Recurrent disease outbreaks caused by a range of emerging and resurging pathogens over the past decade reveal major gaps in public health preparedness, detection, and response systems in Africa. Underlying causes of recurrent disease outbreaks include inadequacies in the detection of new infectious disease outbreaks in the community, in rapid pathogen identification, and in proactive surveillance systems. In sub-Saharan Africa, where 70% of zoonotic outbreaks occur, there remains the perennial risk of outbreaks of new or re-emerging pathogens for which no vaccines or treatments are available. As the Ebola virus disease, COVID-19, and mpox (formerly known as monkeypox) outbreaks highlight, a major paradigm shift is required to establish an effective infrastructure and common frameworks for preparedness and to prompt national and regional public health responses to mitigate the effects of future pandemics in Africa.

The colliding epidemics of Ebola virus disease, COVID-19, measles, and mpox (formerly known as monkeypox) outbreaks¹ have highlighted inadequacies of current infrastructure and capacities for epidemic preparedness in Africa. The inequities of resource allocation and vaccine distribution during the COVID-19 pandemic have emphasised the need for Africa to advance its detection and response capacities.² Capacity building in public health preparedness requires training and retaining public health experts. Building local ownership of health systems will help to improve the resilience of countries' health systems during times of crisis, while contributing to improved health globally by reducing the risk of regional and global disease spread. National governments need to provide public health officials with sufficient legal authority with continuous and stable funding by leveraging the commendable efforts of the Africa Centres for Disease Control and Prevention (Africa CDC), to improve response to emerging and re-emerging pathogens in Africa.³

During the COVID-19 pandemic, global supply chains were severely disrupted. Contentious trade agreements and hoarding of supplies by resource-rich governments exacerbated shortages of essential items, especially in low-income and middle-income countries. National, regional, and global supply chains should be established to ensure equitable access to crucial supplies between and during crises. Supply chains should be decentralised to promote fair allocation of resources and maintain essential health system functions. Contracts should be established with suppliers of key commodities to procure essential supplies in a timely manner.² Finally, local, and regional manufacturing and distribution capacities should be strengthened to improve production, as access to raw materials and transportation networks might be compromised during emergencies.
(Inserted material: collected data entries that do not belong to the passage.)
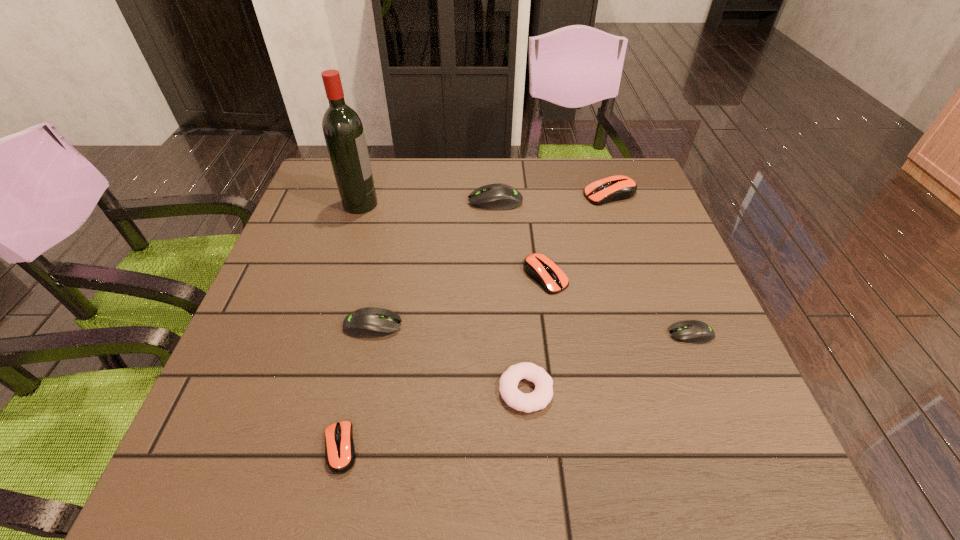 At what (x,y) coordinates should I click in order to perform the action: click on the tallest object. Please return your answer as a coordinate pair (x, y). Image resolution: width=960 pixels, height=540 pixels. Looking at the image, I should click on (343, 131).

Find the location of a particular element. The image size is (960, 540). red wine bottle is located at coordinates (343, 131).

The width and height of the screenshot is (960, 540). Identify the location of the second gray computer mouse from left to right. (498, 196).

Locate an element on the screen. The image size is (960, 540). the biggest gray computer mouse is located at coordinates (498, 196).

Where is `the farthest orange computer mouse`? the farthest orange computer mouse is located at coordinates (615, 188).

Image resolution: width=960 pixels, height=540 pixels. What are the coordinates of `the rightmost orange computer mouse` in the screenshot? It's located at click(x=615, y=188).

Where is `the second smallest gray computer mouse`? The image size is (960, 540). the second smallest gray computer mouse is located at coordinates (370, 322).

Find the location of a particular element. the second biggest orange computer mouse is located at coordinates (542, 269).

Image resolution: width=960 pixels, height=540 pixels. I want to click on the second farthest orange computer mouse, so click(x=542, y=269).

You are a GUI agent. You are given a task and a screenshot of the screen. Output one action in this format:
    pyautogui.click(x=<x>, y=<y>)
    Task: Click on the rightmost gray computer mouse
    This screenshot has width=960, height=540.
    Given the screenshot: What is the action you would take?
    pyautogui.click(x=690, y=331) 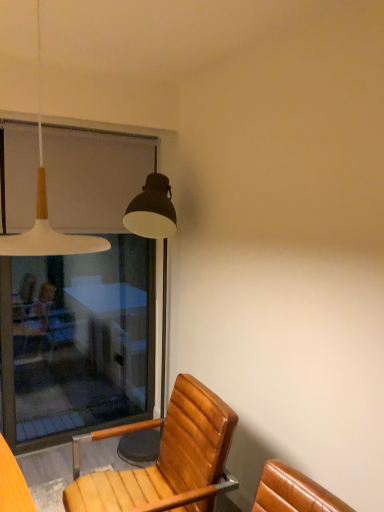 Identify the location of transparent glass screen door at left. (76, 341).

This screenshot has height=512, width=384. What do you see at coordinates (47, 210) in the screenshot? I see `white matte pendant light at upper left` at bounding box center [47, 210].

This screenshot has width=384, height=512. Find the location of `wooden chair at lower center`. wooden chair at lower center is located at coordinates (166, 460).

Is white matte pendant light at upper left spatially inside wooden chair at lower center, or outside of it?

The correct answer is: outside.

Who is shorter, white matte pendant light at upper left or wooden chair at lower center?

Standing shorter between the two is white matte pendant light at upper left.

Is white matte pendant light at upper left to the left or to the right of wooden chair at lower center in the image?

In the image, white matte pendant light at upper left appears on the left side of wooden chair at lower center.

At what (x,y) coordinates should I click in order to perform the action: click on screen door below the white matte pendant light at upper left (from a real-world perspective). Please return your answer as a coordinate pair (x, y). Looking at the image, I should click on (76, 341).

Considering the sizes of objects transparent glass screen door at left and white matte pendant light at upper left in the image provided, who is wider, transparent glass screen door at left or white matte pendant light at upper left?

white matte pendant light at upper left.

From the image's perspective, is transparent glass screen door at left above or below white matte pendant light at upper left?

transparent glass screen door at left is situated lower than white matte pendant light at upper left in the image.

Is transparent glass screen door at left positioned with its back to white matte pendant light at upper left?

No, transparent glass screen door at left's orientation is not away from white matte pendant light at upper left.

Considering the relative positions of wooden chair at lower center and white matte pendant light at upper left in the image provided, is wooden chair at lower center behind white matte pendant light at upper left?

Yes, it is behind white matte pendant light at upper left.

From the image's perspective, would you say wooden chair at lower center is shown under white matte pendant light at upper left?

Yes, from the image's perspective, wooden chair at lower center is beneath white matte pendant light at upper left.

Is wooden chair at lower center next to white matte pendant light at upper left?

There is a gap between wooden chair at lower center and white matte pendant light at upper left.

Which point is more distant from viewer, [180,465] or [39,26]?

The point [39,26] is more distant.

Is wooden chair at lower center next to transparent glass screen door at left and touching it?

wooden chair at lower center and transparent glass screen door at left are clearly separated.

From the image's perspective, which object appears higher, wooden chair at lower center or transparent glass screen door at left?

transparent glass screen door at left is shown above in the image.

From a real-world perspective, relative to transparent glass screen door at left, is wooden chair at lower center vertically above or below?

From a real-world perspective, wooden chair at lower center is physically below transparent glass screen door at left.

Does wooden chair at lower center have a smaller size compared to transparent glass screen door at left?

Incorrect, wooden chair at lower center is not smaller in size than transparent glass screen door at left.

Measure the distance between transparent glass screen door at left and wooden chair at lower center.

transparent glass screen door at left is 5.55 feet away from wooden chair at lower center.

From a real-world perspective, is transparent glass screen door at left physically above wooden chair at lower center?

Yes.

Considering the sizes of objects transparent glass screen door at left and wooden chair at lower center in the image provided, who is thinner, transparent glass screen door at left or wooden chair at lower center?

transparent glass screen door at left.

Based on the photo, is wooden chair at lower center inside transparent glass screen door at left?

No, wooden chair at lower center is not a part of transparent glass screen door at left.

Between white matte pendant light at upper left and transparent glass screen door at left, which one appears on the right side from the viewer's perspective?

Positioned to the right is white matte pendant light at upper left.

Based on the photo, considering the sizes of white matte pendant light at upper left and transparent glass screen door at left in the image, is white matte pendant light at upper left bigger or smaller than transparent glass screen door at left?

Clearly, white matte pendant light at upper left is smaller in size than transparent glass screen door at left.

Is transparent glass screen door at left at the back of white matte pendant light at upper left?

white matte pendant light at upper left is not turned away from transparent glass screen door at left.

Choose the correct answer: Is white matte pendant light at upper left inside transparent glass screen door at left or outside it?

white matte pendant light at upper left is located beyond the bounds of transparent glass screen door at left.

At what (x,y) coordinates should I click in order to perform the action: click on chair located underneath the white matte pendant light at upper left (from a real-world perspective). Please return your answer as a coordinate pair (x, y). This screenshot has width=384, height=512. Looking at the image, I should click on (166, 460).

This screenshot has height=512, width=384. What are the coordinates of `lamp located above the transparent glass screen door at left (from the image's perspective)` in the screenshot? It's located at (47, 210).

Looking at the image, which one is located further to wooden chair at lower center, white matte pendant light at upper left or transparent glass screen door at left?

transparent glass screen door at left.

Looking at the image, which one is located closer to wooden chair at lower center, transparent glass screen door at left or white matte pendant light at upper left?

Based on the image, white matte pendant light at upper left appears to be nearer to wooden chair at lower center.

Looking at the image, which one is located closer to transparent glass screen door at left, wooden chair at lower center or white matte pendant light at upper left?

Based on the image, wooden chair at lower center appears to be nearer to transparent glass screen door at left.

Which object lies further to the anchor point white matte pendant light at upper left, transparent glass screen door at left or wooden chair at lower center?

transparent glass screen door at left lies further to white matte pendant light at upper left than the other object.

From the image, which object appears to be nearer to white matte pendant light at upper left, wooden chair at lower center or transparent glass screen door at left?

The object closer to white matte pendant light at upper left is wooden chair at lower center.

Looking at the image, which one is located closer to transparent glass screen door at left, white matte pendant light at upper left or wooden chair at lower center?

Among the two, wooden chair at lower center is located nearer to transparent glass screen door at left.

This screenshot has width=384, height=512. I want to click on chair between white matte pendant light at upper left and transparent glass screen door at left from front to back, so click(x=166, y=460).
During the COVID-19 pandemic, many factories in Africa switched to the making of essential supplies, and new partnerships were developed to improve manufacturing capacities. Manufacturers should be encouraged to increase their production capacity to respond to global health demands. National governments should establish partnerships with the private sector to build on the lessons learned from the Ebola virus disease and COVID-19 outbreaks.²

The time between the discovery of a new or re-emerging pathogen and its spread into a localised epidemic is a crucial window to prevent pandemics. Strong surveillance systems are essential for early detection, and the creation of data science hubs across Africa can support these efforts.⁴ These systems will require implementing public health laws for mandatory data reporting in electronic formats, and a stable information technology infrastructure with strong cybersecurity and confidentiality systems.⁴ Government agencies should cooperate to establish data science hubs staffed by scientists who will compile and analyse data in real time, with high levels of completeness and accuracy. To support these hubs, Africa CDC, in collaboration with governments, will need to expand its multidisciplinary teams of disease detectives. High-risk zones might be identified with existing knowledge of disease burden, local epidemiology, and analyses performed at the hubs. Moving forward with a One Health approach, networks of local and regional multidisciplinary teams should consist of experts in human, animal, and environmental health to detect emerging pathogens with outbreak and pandemic potential.⁵ Field teams can report community-level data to the regional network in real time to support population-level analyses conducted at data science hubs.⁶

Access to diagnostics is essential to ensure that surveillance data are accurate. During the COVID-19 response, inadequate diagnostic capacity meant that health systems could neither detect nor predict true case numbers. Even when diagnostic tests are available, laboratories are often centralised and use tests that require advanced training, expertise, sample transportation processes, and infrastructure, leading to delayed results, especially in remote areas. There is a crucial need to establish local laboratory networks with robust systems for specimen transport, and for the return of test results via electronic data transmission to public health agencies using modern messaging methods. Recent efforts to leverage existing laboratory infrastructure for COVID-19 (eg, WHO Africa network of polio laboratories or HIV and tuberculosis GeneXpert PCR diagnostic capacity used for COVID-19 testing) at referral and university-level laboratories for decentralisation to community-level government laboratories, were commendable efforts and should be expanded. Furthermore, regional and national laboratories should have the ability to perform genomic sequencing to monitor new outbreaks and variants of concern. This capacity has been crucial throughout the COVID-19 response. The discovery of the omicron variant of SARS-CoV-2 by researchers in Botswana and South Africa in November, 2021, and the rapid sharing of data with international colleagues serve as examples of the global benefits of adequate diagnostic capacity in low-income and middle-income countries.7, 8

High-quality clinical trial infrastructure should be strengthened in Africa to provide regionally generalisable data, and ensure that therapeutics and vaccines are evaluated even if a disease is not prevalent in high-income settings. The ability to quickly identify or develop effective vaccines and treatments, including testing products off-label, will lead to more efficient containment of outbreaks. Multidisciplinary teams should be developed to conduct priority research at short notice during outbreaks. Robust and flexible platform trial methods and adaptive therapeutic trials9, 10 that were developed during Ebola virus disease outbreaks and the COVID-19 pandemic can be leveraged for new outbreaks and pathogens. Prompt regulatory review during these emergencies can also be adapted to promote greater efficiency in clinical research.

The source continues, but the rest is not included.